**Activity:** Leave out any picture and return the remaining listing below exactly as given.

+ + + + +

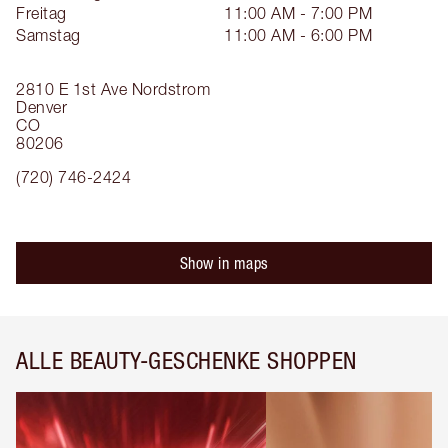
Freitag
11:00 AM - 7:00 PM
Samstag
11:00 AM - 6:00 PM
2810 E 1st Ave
Nordstrom
Denver
CO
80206
(720) 746-2424
Show in maps
ALLE BEAUTY-GESCHENKE SHOPPEN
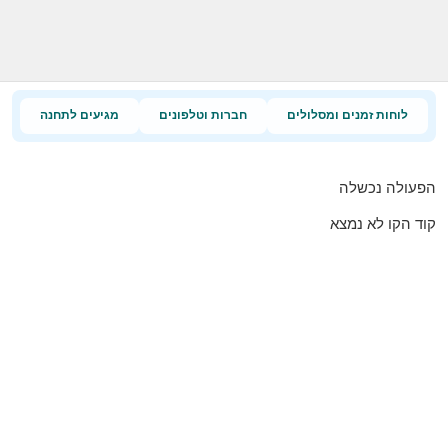
לוחות זמנים ומסלולים
חברות וטלפונים
מגיעים לתחנה
הפעולה נכשלה
קוד הקו לא נמצא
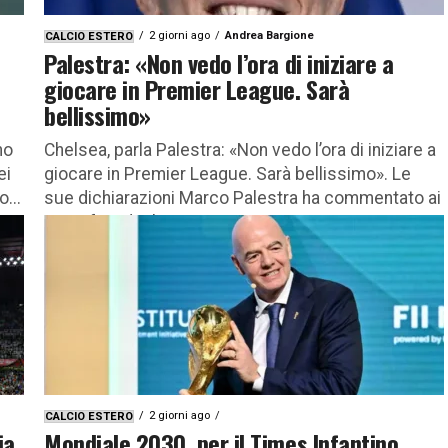
2 giorni ago
Andrea Bargione
CALCIO ESTERO
Palestra: «Non vedo l’ora di iniziare a
giocare in Premier League. Sarà
bellissimo»
no
Chelsea, parla Palestra: «Non vedo l’ora di iniziare a
ei
giocare in Premier League. Sarà bellissimo». Le
...
sue dichiarazioni Marco Palestra ha commentato ai
microfoni di Sky...
2 giorni ago
CALCIO ESTERO
ia
Mondiale 2030, per il Times Infantino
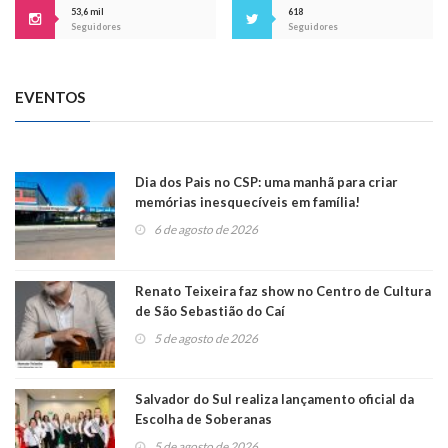
53,6 mil
618
Seguidores
Seguidores
EVENTOS
Dia dos Pais no CSP: uma manhã para criar
memórias inesquecíveis em família!
6 de agosto de 2026
Renato Teixeira faz show no Centro de Cultura
de São Sebastião do Caí
5 de agosto de 2026
Salvador do Sul realiza lançamento oficial da
Escolha de Soberanas
5 de agosto de 2026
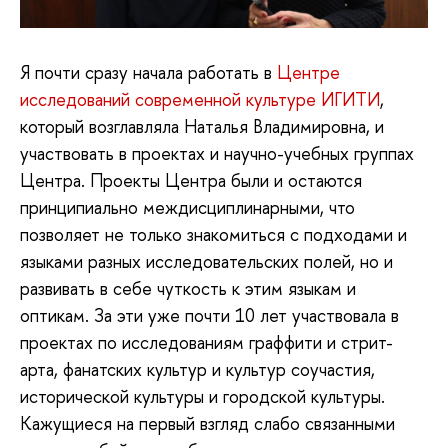
Я почти сразу начала работать в
Центре
исследований современной культуре ИГИТИ
,
который возглавляла Наталья Владимировна, и
участвовать в проектах и научно-учебных группах
Центра. Проекты Центра были и остаются
принципиально междисциплинарными, что
позволяет не только знакомиться с подходами и
языками разных исследовательских полей, но и
развивать в себе чуткость к этим языкам и
оптикам. За эти уже почти 10 лет участвовала в
проектах по исследованиям граффити и стрит-
арта, фанатских культур и культур соучастия,
исторической культуры и городской культуры.
Кажущиеся на первый взгляд слабо связанными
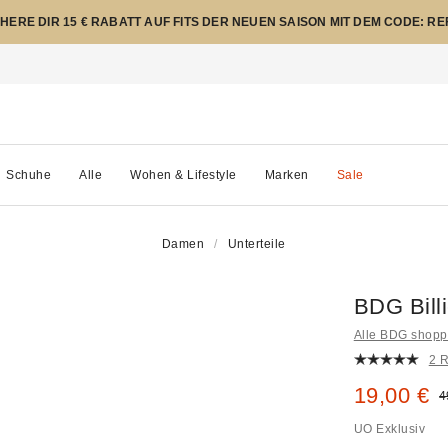
CHERE DIR 15 € RABATT AUF FITS DER NEUEN SAISON MIT DEM CODE: R
Schuhe
Alle
Wohen & Lifestyle
Marken
Sale
Damen
Unterteile
BDG Bill
Alle BDG shop
2 
Sale Prei
19,00 €
O
4
UO Exklusiv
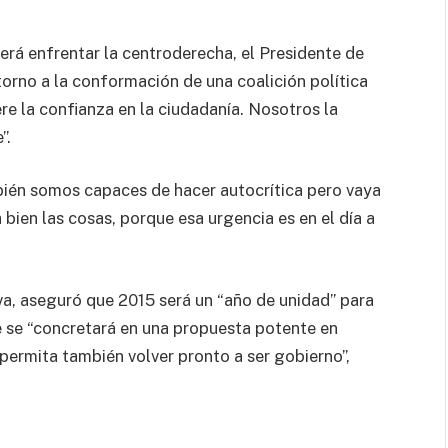
berá enfrentar la centroderecha, el Presidente de
orno a la conformación de una coalición política
re la confianza en la ciudadanía. Nosotros la
”.
ién somos capaces de hacer autocrítica pero vaya
bien las cosas, porque esa urgencia es en el día a
lva, aseguró que 2015 será un “año de unidad” para
te se “concretará en una propuesta potente en
 permita también volver pronto a ser gobierno”,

+ + + + +

**Exercise answer:**
Freitag
11:00 AM - 7:00 PM
Samstag
11:00 AM - 6:00 PM
2810 E 1st Ave
Nordstrom
Denver
CO
80206
(720) 746-2424
Show in maps
ALLE BEAUTY-GESCHENKE SHOPPEN
לוחות זמנים ומסלולים
חברות וטלפונים
מגיעים לתחנה
הפעולה נכשלה
קוד הקו לא נמצא
2 giorni ago
Andrea Bargione
CALCIO ESTERO
Palestra: «Non vedo l’ora di iniziare a
giocare in Premier League. Sarà
bellissimo»
no
Chelsea, parla Palestra: «Non vedo l’ora di iniziare a
ei
giocare in Premier League. Sarà bellissimo». Le
...
sue dichiarazioni Marco Palestra ha commentato ai
microfoni di Sky...
2 giorni ago
CALCIO ESTERO
ia
Mondiale 2030, per il Times Infantino
53,6 mil
618
Seguidores
Seguidores
EVENTOS
Dia dos Pais no CSP: uma manhã para criar
memórias inesquecíveis em família!
6 de agosto de 2026
Renato Teixeira faz show no Centro de Cultura
de São Sebastião do Caí
5 de agosto de 2026
Salvador do Sul realiza lançamento oficial da
Escolha de Soberanas
5 de agosto de 2026
Я почти сразу начала работать в
Центре
исследований современной культуре ИГИТИ
,
который возглавляла Наталья Владимировна, и
участвовать в проектах и научно-учебных группах
Центра. Проекты Центра были и остаются
принципиально междисциплинарными, что
позволяет не только знакомиться с подходами и
языками разных исследовательских полей, но и
развивать в себе чуткость к этим языкам и
оптикам. За эти уже почти 10 лет участвовала в
проектах по исследованиям граффити и стрит-
арта, фанатских культур и культур соучастия,
исторической культуры и городской культуры.
Кажущиеся на первый взгляд слабо связанными
CHERE DIR 15 € RABATT AUF FITS DER NEUEN SAISON MIT DEM CODE: R
Schuhe
Alle
Wohen & Lifestyle
Marken
Sale
Damen
Unterteile
BDG Bill
Alle BDG shop
2 
Sale Prei
19,00 €
O
4
UO Exklusiv
berá enfrentar la centroderecha, el Presidente de
orno a la conformación de una coalición política
re la confianza en la ciudadanía. Nosotros la
”.
ién somos capaces de hacer autocrítica pero vaya
bien las cosas, porque esa urgencia es en el día a
lva, aseguró que 2015 será un “año de unidad” para
te se “concretará en una propuesta potente en
 permita también volver pronto a ser gobierno”,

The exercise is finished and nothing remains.